"She would not marry him because she did not know his name, and when at last she knew it, he had to go away; suppose, oh, suppose—?" Poppea turned her head from him, but Latimer, through the music and the dreaming, read the thought that had taken possession of her.

The Latimers returned to Harley's Mills the next afternoon, and Stephen, at his wife's instigation, asked Miss Emmy if Poppea might not accompany them. "It's very hard for her, Stephen," she said; "she isn't in a natural frame of mind now at best, and all the new things she sees and feels exaggerate it. I know how it is; last night, at first I loved my fine feathers and then they pricked like pins, and I thought, 'Oh! suppose I should have to wear them always and play a part and turn into some one else and never go back to tell you what day of the week it is, Stevie, or play the organ and peel potatoes and make nighties for stiff old Mrs. Ricker, who scolds because it is so much trouble to wear and wash them!' It simply paralyzes me.

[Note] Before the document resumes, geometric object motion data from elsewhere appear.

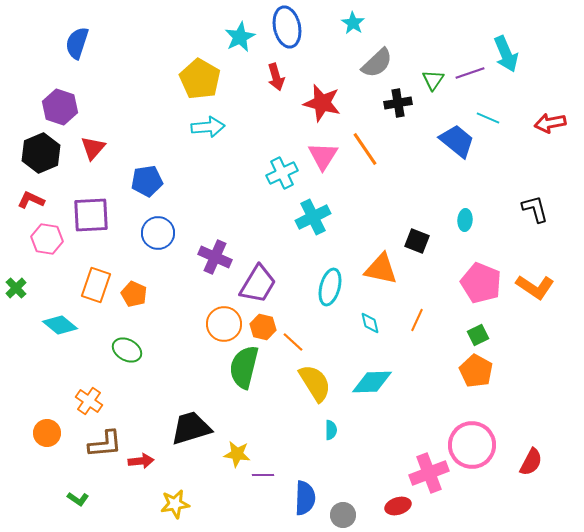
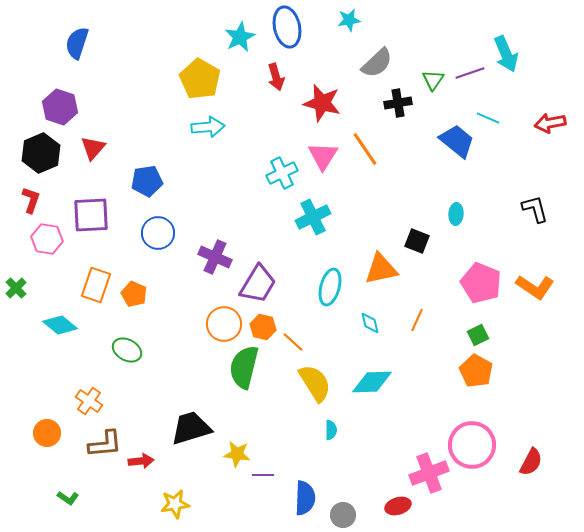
cyan star at (353, 23): moved 4 px left, 3 px up; rotated 30 degrees clockwise
red L-shape at (31, 200): rotated 84 degrees clockwise
cyan ellipse at (465, 220): moved 9 px left, 6 px up
orange triangle at (381, 269): rotated 24 degrees counterclockwise
green L-shape at (78, 499): moved 10 px left, 1 px up
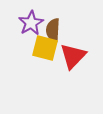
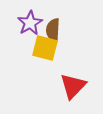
purple star: moved 1 px left
red triangle: moved 30 px down
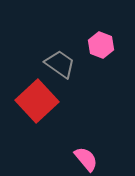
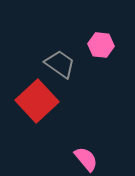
pink hexagon: rotated 15 degrees counterclockwise
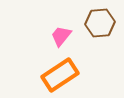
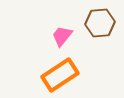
pink trapezoid: moved 1 px right
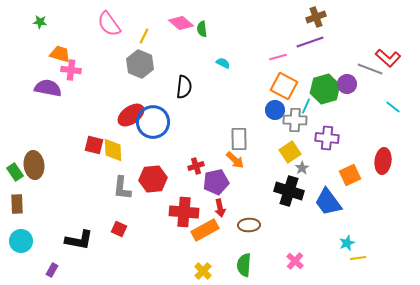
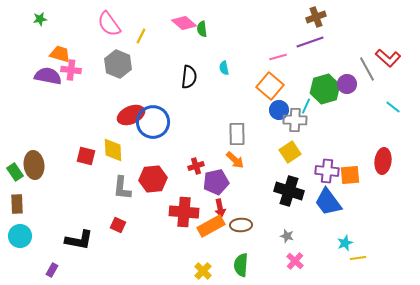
green star at (40, 22): moved 3 px up; rotated 16 degrees counterclockwise
pink diamond at (181, 23): moved 3 px right
yellow line at (144, 36): moved 3 px left
cyan semicircle at (223, 63): moved 1 px right, 5 px down; rotated 128 degrees counterclockwise
gray hexagon at (140, 64): moved 22 px left
gray line at (370, 69): moved 3 px left; rotated 40 degrees clockwise
orange square at (284, 86): moved 14 px left; rotated 12 degrees clockwise
black semicircle at (184, 87): moved 5 px right, 10 px up
purple semicircle at (48, 88): moved 12 px up
blue circle at (275, 110): moved 4 px right
red ellipse at (131, 115): rotated 12 degrees clockwise
purple cross at (327, 138): moved 33 px down
gray rectangle at (239, 139): moved 2 px left, 5 px up
red square at (94, 145): moved 8 px left, 11 px down
gray star at (302, 168): moved 15 px left, 68 px down; rotated 24 degrees counterclockwise
orange square at (350, 175): rotated 20 degrees clockwise
brown ellipse at (249, 225): moved 8 px left
red square at (119, 229): moved 1 px left, 4 px up
orange rectangle at (205, 230): moved 6 px right, 4 px up
cyan circle at (21, 241): moved 1 px left, 5 px up
cyan star at (347, 243): moved 2 px left
green semicircle at (244, 265): moved 3 px left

"I know that Poppy feels, 'Suppose I should turn out to be somebody else, who was born to live indoors and be shut in by these double windows and never get back to Daddy and the post-office, and never any more hunt for lady's-slippers and arbutus in the Moosatuck woods with Hugh.'

"I never could understand why people's friends always try to get them away from home if there's anything they want them to forget. At home I can always keep a worry in one place and needn't go out of my way to look at it, but when one is away, it may turn up unexpectedly at any corner."

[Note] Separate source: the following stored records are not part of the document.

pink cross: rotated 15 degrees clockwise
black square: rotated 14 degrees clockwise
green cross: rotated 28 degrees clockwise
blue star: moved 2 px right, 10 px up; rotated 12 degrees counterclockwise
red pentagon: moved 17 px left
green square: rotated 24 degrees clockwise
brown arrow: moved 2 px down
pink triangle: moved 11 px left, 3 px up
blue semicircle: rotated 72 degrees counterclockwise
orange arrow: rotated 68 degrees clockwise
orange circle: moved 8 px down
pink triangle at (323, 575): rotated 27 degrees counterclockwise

Miss Emmy, however, had replied: "Send Poppea home with you when she's only been here two weeks? Not a bit of it. The house hasn't been so gay in my memory, besides, I'm having Nora and the seamstress turn her out such a lot of pretty clothes. I'm sure, too, I'm giving her as nice a time as any girl could ask."

A few days later the roving mood returned, and would not be restrained. When the ladies had gone to a morning charitable meeting, leaving Poppea practising some little ballads she had found in one of their many music books, she slipped on her going-out things and, closing the front door, made her way quickly across the square to where the omnibus passed that Mr. Esterbrook had taken the day they two had left the carriage in Central Park. Once in the park, she felt sure she could find her way to that high bank overlooking the river, where she could feel the wind from the hills on her face and look at the water that was always coming, always passing, and yet never left one behind.

She had a small netted purse of dimes and nickels that Satira Pegrim had given her on parting, with the admonition, "'Tain't but what they'll feed and lodge you, Poppy, and more too; 'tisn't that, but mebbe you'd fancy an apple or a bit of spruce gum, and not be able to lay hand on it without buying, or need a penny for an organ monkey, for they do say that all the organs that goes through here in summer heads for New York in winter, and consequently monkeys must be plenty. There's 'busses in New York, too, they say, and most like you'd like to make a change from carriage riding."

Thus equipped, Poppea paid her fare and stole into a corner, where she remained until the omnibus reached the end of its route. Her walk up through the park to the northern outlet was easy, but after that, the other mile was broken and irregular; for though there were old country houses here and there, interspersed with newer buildings, the ground was hilly, many shanties perched upon the rocks and huddled together in the open fields.

Once she asked her way of a pleasant-faced woman at the gate of a large, brown building which proved to be an orphan asylum, and her informant told her that the location was called Bloomingdale, that another large building set in ample grounds that they could see to the northward was the asylum, and that if in going back she would walk down the Bloomingdale Road (Broadway) a piece, she would find a stage that would take her back through Manhattanville and Harlem into the heart of the city. Also she cautioned Poppea not to loiter, for the water side was a lonesome spot for girls.

At last the river was in sight. Getting her bearings, she crossed a lot where a friendly cow followed her, trying to lick the rough woollen of her coat, and crawling between some rails, reached the bank that she had remembered, sitting to rest upon a low stump, where had been laid low one of a group of giant tulip trees.